[What needs to be done]
Pull every line holding the word "bounding" out of the data and copy it.

[Data for this task]
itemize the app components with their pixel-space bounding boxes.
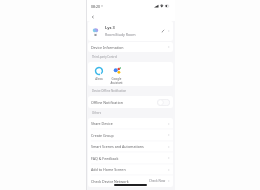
==
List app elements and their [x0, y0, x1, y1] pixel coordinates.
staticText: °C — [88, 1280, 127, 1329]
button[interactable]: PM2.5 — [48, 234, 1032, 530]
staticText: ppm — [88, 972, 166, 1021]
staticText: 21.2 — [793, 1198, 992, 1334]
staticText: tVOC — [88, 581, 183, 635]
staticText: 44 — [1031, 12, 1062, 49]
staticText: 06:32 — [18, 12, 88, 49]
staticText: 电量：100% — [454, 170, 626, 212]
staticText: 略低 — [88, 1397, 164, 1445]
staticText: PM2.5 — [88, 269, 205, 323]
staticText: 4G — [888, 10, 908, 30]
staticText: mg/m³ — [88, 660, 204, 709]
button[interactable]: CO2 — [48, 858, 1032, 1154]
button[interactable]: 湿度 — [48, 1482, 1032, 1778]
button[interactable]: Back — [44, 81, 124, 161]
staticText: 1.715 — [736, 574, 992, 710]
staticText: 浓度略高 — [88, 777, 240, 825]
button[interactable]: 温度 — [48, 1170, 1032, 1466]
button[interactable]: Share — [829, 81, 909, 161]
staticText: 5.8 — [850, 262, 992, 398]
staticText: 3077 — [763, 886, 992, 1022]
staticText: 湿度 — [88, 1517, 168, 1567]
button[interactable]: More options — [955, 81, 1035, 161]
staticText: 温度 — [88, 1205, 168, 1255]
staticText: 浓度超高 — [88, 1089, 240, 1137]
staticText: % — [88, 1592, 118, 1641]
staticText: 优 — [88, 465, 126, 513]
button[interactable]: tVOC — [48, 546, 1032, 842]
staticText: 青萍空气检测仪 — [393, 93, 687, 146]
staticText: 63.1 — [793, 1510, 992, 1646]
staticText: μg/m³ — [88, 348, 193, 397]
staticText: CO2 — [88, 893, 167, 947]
...
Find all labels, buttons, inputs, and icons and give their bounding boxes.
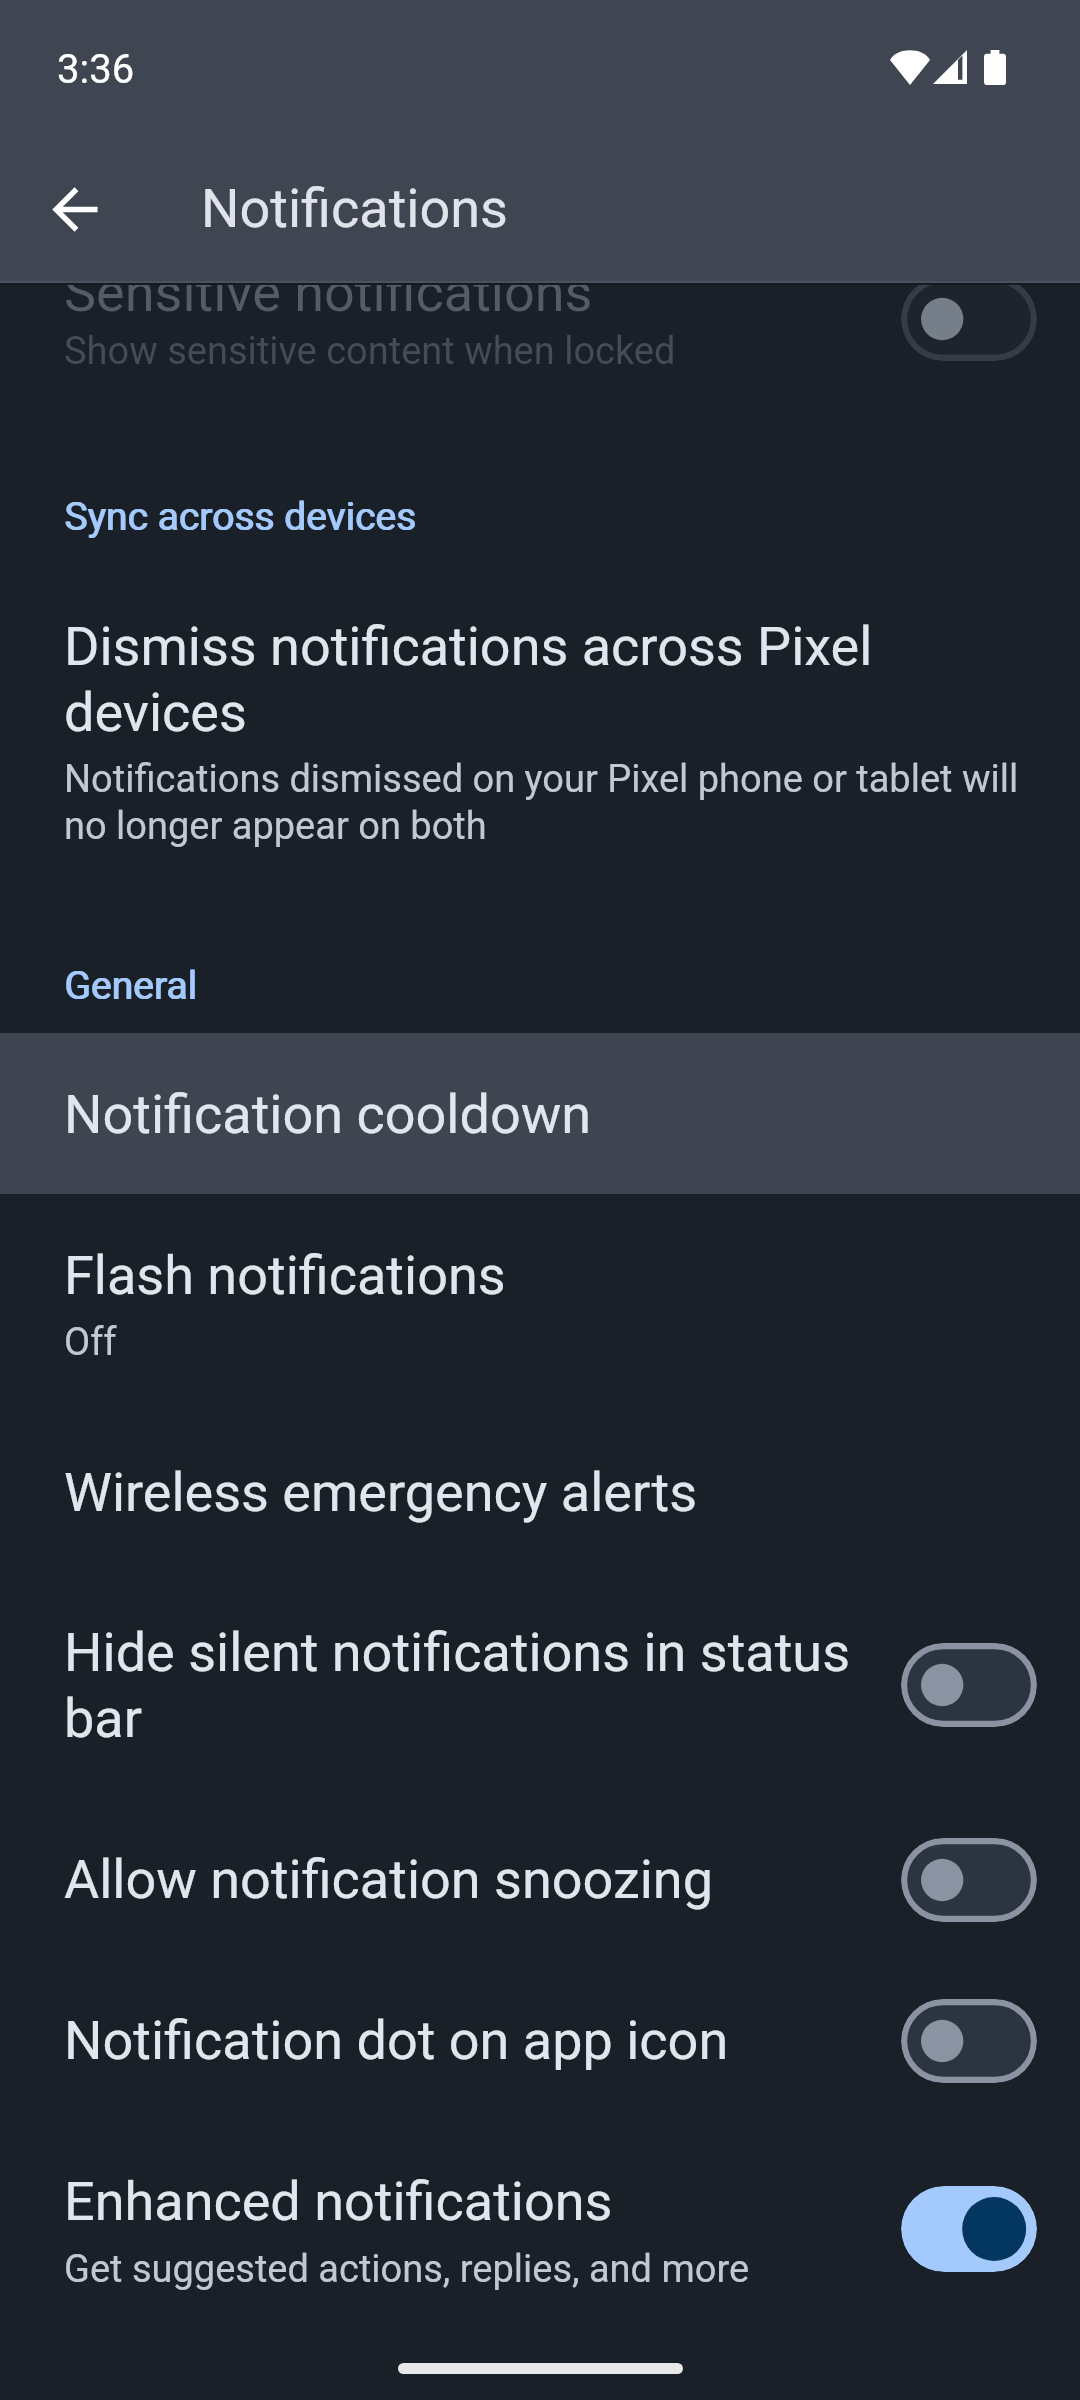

[The answer]
itemize the app components with their pixel-space bounding boxes.
Find all labels, buttons, inputs, and icons and give their bounding boxes.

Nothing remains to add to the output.